2. Warmup! [20 Points]
   
   This problem involves finding the big-O running-time analysis of both iterative (looping) and recursive code.
   
   
   • What is the big-O running time of this portion of code, in terms of n? Explain your analysis clearly and carefully. (Notice how i is increasing!)

             for (int i=1 ; i≤n ; i *= 2)
                for (int j=0 ; j<i ; ++j)
                   // constant time work here
             

   • What is the big-O running time of this portion of code, in terms of n? Explain your analysis clearly and carefully. (Notice how j is increasing!)

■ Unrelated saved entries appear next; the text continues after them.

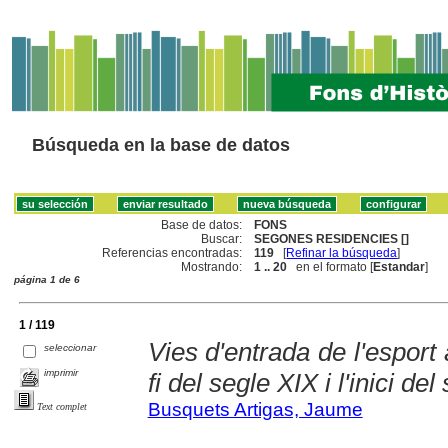
Búsqueda en la base de datos
Base de datos:
FONS
Buscar:
SEGONES RESIDENCIES []
Referencias encontradas:
119
[
Refinar la búsqueda
]
Mostrando:
1 .. 20
en el formato [
Estandar
]
página 1 de 6
1 / 119
Vies d'entrada de l'esport
seleccionar
imprimir
fi del segle XIX i l'inici de
Busquets Artigas, Jaume
Text complet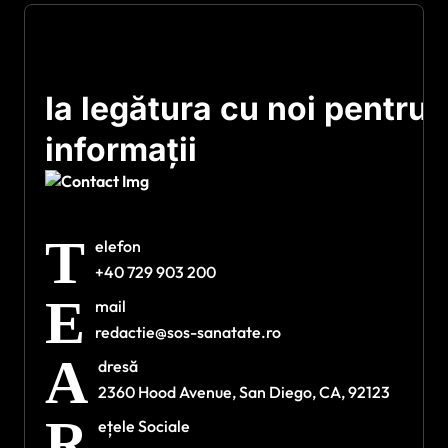
Ia legătura cu noi pentru
informații
T
elefon
+40 729 903 200
E
mail
redactie@sos-sanatate.ro
A
dresă
2360 Hood Avenue, San Diego, CA, 92123
R
ețele Sociale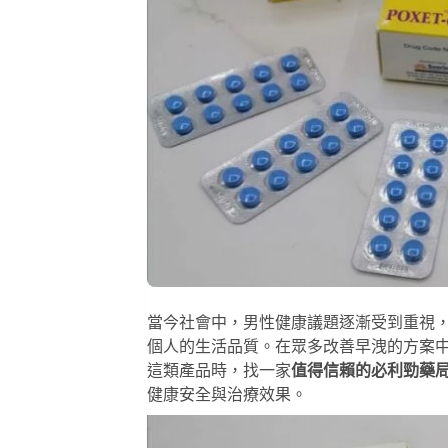
當今社會中，男性健康議題逐漸受到重視
個人的生活品質。在眾多改善早洩的方案
這類產品時，找一家
值得信賴的必利勁藥
健康安全與治療效果。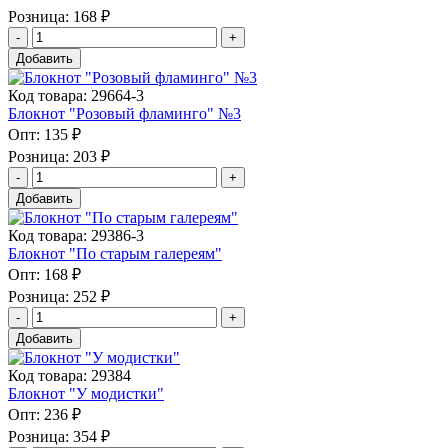
Розница:
168 ₽
Добавить
Код товара: 29664-3
Блокнот "Розовый фламинго" №3
Опт:
135 ₽
Розница:
203 ₽
Добавить
Код товара: 29386-3
Блокнот "По старым галереям"
Опт:
168 ₽
Розница:
252 ₽
Добавить
Код товара: 29384
Блокнот "У модистки"
Опт:
236 ₽
Розница:
354 ₽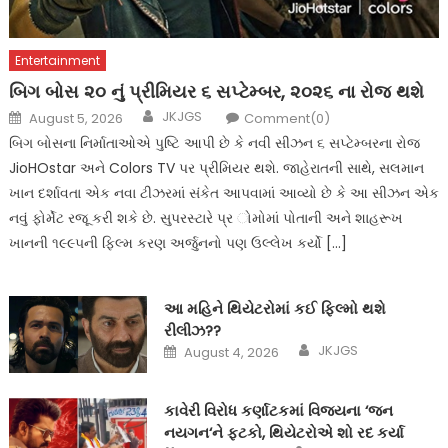
Entertainment
બિગ બોસ ૨૦ નું પ્રીમિયર ૬ સપ્ટેમ્બર, ૨૦૨૬ ના રોજ થશે
Author
Posted
JKJGS
August 5, 2026
Comment(0)
on
બિગ બોસના નિર્માતાઓએ પુષ્ટિ આપી છે કે નવી સીઝન ૬ સપ્ટેમ્બરના રોજ
JioHOstar અને Colors TV પર પ્રીમિયર થશે. જાહેરાતની સાથે, સલમાન
ખાન દર્શાવતા એક નવા ટીઝરમાં સંકેત આપવામાં આવ્યો છે કે આ સીઝન એક
નવું ફોર્મેટ રજૂ કરી શકે છે. સુપરસ્ટારે પ્ર ોમોમાં પોતાની અને શાહરૂખ
ખાનની ૧૯૯૫ની ફિલ્મ કરણ અર્જુનનો પણ ઉલ્લેખ કર્યો […]
આ મહિને થિયેટરોમાં કઈ ફિલ્મો થશે
રીલીઝ??
Author
Posted
JKJGS
August 4, 2026
on
કાવેરી વિરોધ કર્ણાટકમાં વિજયના ‘જન
નયગન‘ને ફટકો, થિયેટરોએ શો રદ કર્યા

             for (int i=1 ; i≤n ; ++i)
                for (int j=1 ; j<i ; j *= 2)
                   // constant time work here
             

   • Consider a directed graph represented as a prolog list of edges, with each edge a [source, destination] pair. For example, G = [ [a,b], [b,a] ] is a two-node graph, with each node connected to the other.
     
     The reachability problem asks whether it is possible to get from one node to another particular node within a given graph. The following is one possible prolog solution, named reach to this reachability problem:
     
     

     reach(A,A,_).     % any node is reachable from itself
                       % below we ask you to explain what this next line is "saying"
     reach(A,B,[[X,Y] | R]) :- reach(A,B,R) ; (reach(A,X,R), reach(Y,B,R)).
             

     For example, here are two representative runs:

     ?- reach( b, a, [[a,b],[b,c],[c,d],[d,e],[e,f],[f,g],[g,a]]).
     Yes
     
     ?- reach( b, h, [[a,b],[b,c],[c,d],[d,e],[e,f],[f,g],[g,a]]).
     No
             

     Note that we are not concerned with generating any bindings here, we are only concerned with checking reachability for a fully-bound set of inputs.
     Briefly explain in English what the second reach rule is "saying". Then, write a recurrence relation for T(n), the running time of the above reach function in terms of n, the number of edges in the graph G. Then, use the recurrence-unwinding strategy to "unroll" this recurrence relation in order to find a big-O running time of this version of reachability. Count each logical operation ; (or) and , (and) as one step. Show all of your work!